12.4.2.5.2 miRCat and miRCat2
miRCat can identify mature miRNAs and their precursors from high-throughput plant sRNA datasets. Thus, it does not require a putative precursor sequence since it is predicted by the program itself. A tool depicting high sensitivity and specificity, miRCat searches for sRNA-covered genomic regions after the sequences are mapped to the input genome. After a list of loci has been created, it is probed further for likely miRNA candidates. All reads must have a certain abundance, whose level can be varied using the minimum abundance parameter. Finally, the sRNA read with the most abundance within a locus is identified as the likely miRNA. miRCAt2, an improved version of miRCat, has much lower high false positive and false negative rates, and predicts miRNA loci using a novel entropy-based approach (Paicu et al. 2017).
12.4.3 Proteomics Applications
This section states the bioinformatics approaches for proteomics applications of anticancer plants (Table 12.4).
12.4.3.1 Protein Sequence Analysis
12.4.3.1.1 Cluster Database at High Identity with Tolerance (CD-HIT)
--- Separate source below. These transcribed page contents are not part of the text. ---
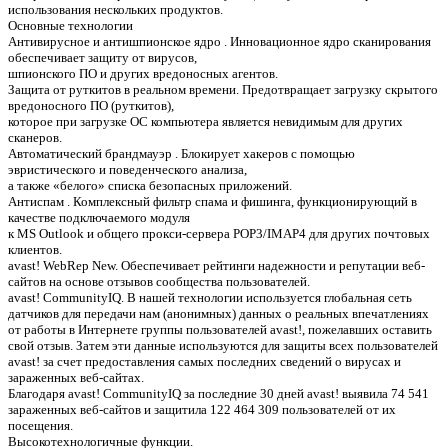
использования нескольких продуктов.
Основные технологии
Антивирусное и антишпионское ядро . Инновационное ядро сканирования
обеспечивает защиту от вирусов,
шпионского ПО и других вредоносных агентов.
Защита от руткитов в реальном времени. Предотвращает загрузку скрытого
вредоносного ПО (руткитов),
которое при загрузке ОС компьютера является невидимым для других
сканеров.
Автоматический брандмауэр . Блокирует хакеров с помощью
эвристического и поведенческого анализа,
а также «белого» списка безопасных приложений.
Антиспам . Комплексный фильтр спама и фишинга, функционирующий в
качестве подключаемого модуля
к MS Outlook и общего прокси-сервера POP3/IMAP4 для других почтовых
клиентов.
avast! WebRep New. Обеспечивает рейтинги надежности и репутации веб-
сайтов на основе отзывов сообщества пользователей.
avast! CommunityIQ. В нашей технологии используется глобальная сеть
датчиков для передачи нам (анонимных) данных о реальных впечатлениях
от работы в Интернете группы пользователей avast!, пожелавших оставить
свой отзыв. Затем эти данные используются для защиты всех пользователей
avast! за счет предоставления самых последних сведений о вирусах и
зараженных веб-сайтах.
Благодаря avast! CommunityIQ за последние 30 дней avast! выявила 74 541
зараженных веб-сайтов и защитила 122 464 309 пользователей от их
посещения.
Высокотехнологичные функции.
CD-HIT is a popular program that clusters and compares proteins that meet a similarity threshold to reduce redundancy and correct the bias within a dataset. This enhances the analyses of other sequences as well and helps the user in understanding data structures. It can handle large databases and works at a fast pace, hence reducing manual curation (Fu et al. 2012c).
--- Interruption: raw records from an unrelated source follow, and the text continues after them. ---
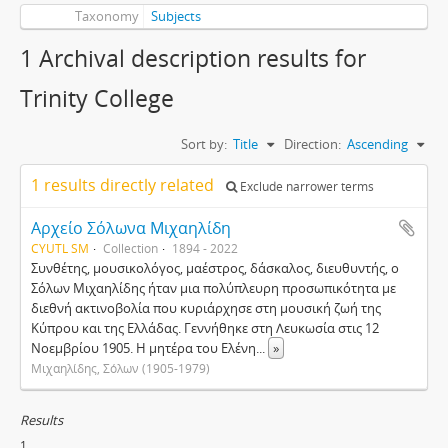
Taxonomy
Subjects
1 Archival description results for
Trinity College
Sort by:
Title
Direction:
Ascending
1 results directly related
Exclude narrower terms
Αρχείο Σόλωνα Μιχαηλίδη
CYUTL SM
Collection
1894 - 2022
Συνθέτης, μουσικολόγος, μαέστρος, δάσκαλος, διευθυντής, ο
Σόλων Μιχαηλίδης ήταν μια πολύπλευρη προσωπικότητα με
διεθνή ακτινοβολία που κυριάρχησε στη μουσική ζωή της
Κύπρου και της Ελλάδας. Γεννήθηκε στη Λευκωσία στις 12
Νοεμβρίου 1905. Η μητέρα του Ελένη
...
»
Μιχαηλίδης, Σόλων (1905-1979)
Results
1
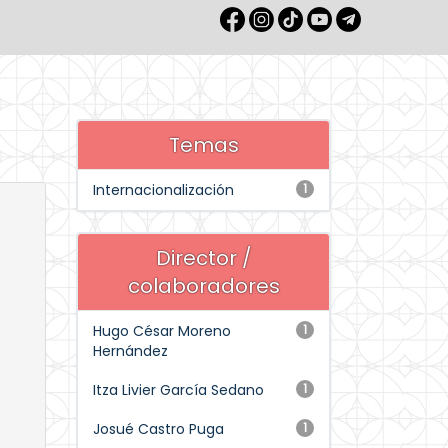
Temas
Internacionalización
1
Director /
colaboradores
Hugo César Moreno
1
Hernández
Itza Livier García Sedano
1
Josué Castro Puga
1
12.4.3.1.2 Conserved Domain Database (CDD)
Conserved Domain Database is a public resource that incorporates domain models derived from databases like Pfam, SMART, etc. It is primarily responsible for proteins’ annotation. One of its key features is that it can identify conserved domains in protein sequences. The NCBI-curated domains use three-dimensional structural data to elucidate on structure relationships (Marchler-Bauer et al. 2013, 2015).
12.4.3.2 Protein-Protein Interaction Prediction
12.4.3.2.1 Search Tool for the Retrieval of Interacting Genes/Proteins (STRING)
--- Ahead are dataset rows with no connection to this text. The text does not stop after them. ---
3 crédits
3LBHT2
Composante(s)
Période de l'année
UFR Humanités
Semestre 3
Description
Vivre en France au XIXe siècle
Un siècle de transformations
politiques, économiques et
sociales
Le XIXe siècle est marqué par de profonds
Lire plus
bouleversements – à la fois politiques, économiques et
STRING is a biological database and web resource that evaluates and integrates physical and functional protein-protein interactions from co-expression data. These associations can be predicted or can be previously known, and are statistically analyzed by the confidence scores generated. STRING incorporates classification systems like GO, Pfam and KEGG as well as sources like experimental data, computational prediction methods and public text collections. It is accessible to all and is updated within regular intervals of time (Szklarczyk et al. 2015).
12.4.3.2.2 Pathway Studio
Pathway Studio is pathway software developed for the visualisation of proteomics data and analysis of protein interaction maps. It has applications in interpretation of gene expression, metabolomics and other high throughput data as well. It is most useful for budding researchers who wish to gain further insight into their independent discoveries and prevents them from carrying out investigations about subjects that have already been deeply explored (Henderson-Maclennan et al. 2010).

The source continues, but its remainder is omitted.